On word that a psychology student at Beijing Normal University, Liu Di, was being detained at an unknown location, we wrote to the competent authorities decrying her treatment. Citing reports that she was imprisoned in retaliation for her Internet posting of material protesting another arrest, that of the computer engineer Huang Qi, we termed such action a stark violation of internationally accepted human rights standards. We urged assurance of her physical safety, and an end to her incommunicado detention allowing her access to family and legal counsel.

A petition, spearheaded by CCS and signed by 830 individuals affiliated with the New York Academy of Sciences, the American Association for the Advancement of Science and the American Physical Society as well as our group, was sent to highly placed authorities. It appealed on behalf of nine scientists and students imprisoned on varying charges associated with the nonviolent expression of their beliefs. We initiated, researched, and solicited the co-sponsorship of the above-cited scientific bodies for this important petition.

Myanmar
Dr. Salai Than Tun, arrested in Rangoon as he staged a one-man protest calling for democratic elections, was the subject of an appeal early in the year.

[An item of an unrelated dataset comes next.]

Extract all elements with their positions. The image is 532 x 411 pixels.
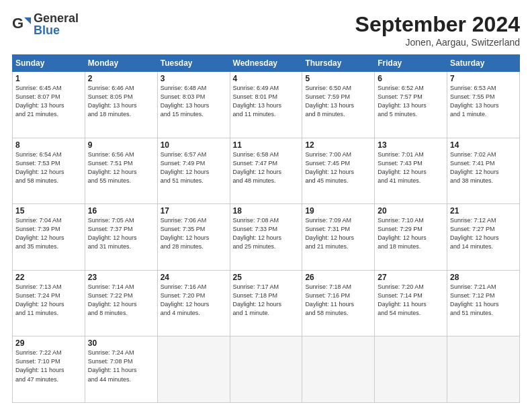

He is a distinguished professor of entomology and agronomy, targeted by the government in part because of his establishment of an agricultural training program called the Myanmar Integrated Rural Development Association (MIRDA). This program, because of its support by foreign groups, has come under suspicion by the Myanmar government. We asked in particular that Dr. Salai be given access to his family and lawyer, which he had been denied, and that he be protected from torture while in the notorious Insein Prison in Rangoon. When he was subsequently convicted and sentenced to a of seven-year term, we again protested his illegal and unmerited punishment for exercising his internationally-recognized right to freedom of expression and association.

Sri Lanka
On learning that a young zoologist, Maldeni Kamkanamlage Piyratne, was beaten to death by the police for unknown reasons, we called upon the authorities to investigate the case and to prevent similar instances of police brutality in the future.

Bangladesh
We decried the imprisonment of two men, one, Dr. Mohiuddin Alamgir, an eminent economist and cabinet member for the previous government, and the second, Mr. Bahauddin Nasim, private secretary to the head of the opposition party. The legality of their arrests was a question for the courts, but meanwhile they remained indefinitely in police custody while their cases wound through the Bangladeshi court system. That Dr. Alamgir and Mr. Nasim not only were cruelly tortured by the police but also were refused competent and independent medical care made our call for their prompt release all the more necessary. Recently, Dr. Alamgir was released after six months' imprisonment in response to the High Court's repeated rulings that his arrest and detention for participating in demonstrations was illegal.

Uzbekistan
Two human-rights workers, Elena Urlaeva, a member of the Human Rights Society of Uzbekistan, and Larissa Vdovina, were held at a psychiatric hospital in Tashkent against their will, in retaliation for joining a peaceful demonstration at the Ministry of Justice building. Six others were arrested at the same time, but released immediately. Ms. Urlaeva and Ms. Vdovina, however, were sent to the psychiatric facility for forcible drug treatment. Shocked at this perversion of the beneficent purposes of a hospital in the service of repressive political goals and at the use of compulsory medication as a means of punishment, we urged the authorities to release these two women and to prevent any such further abuse.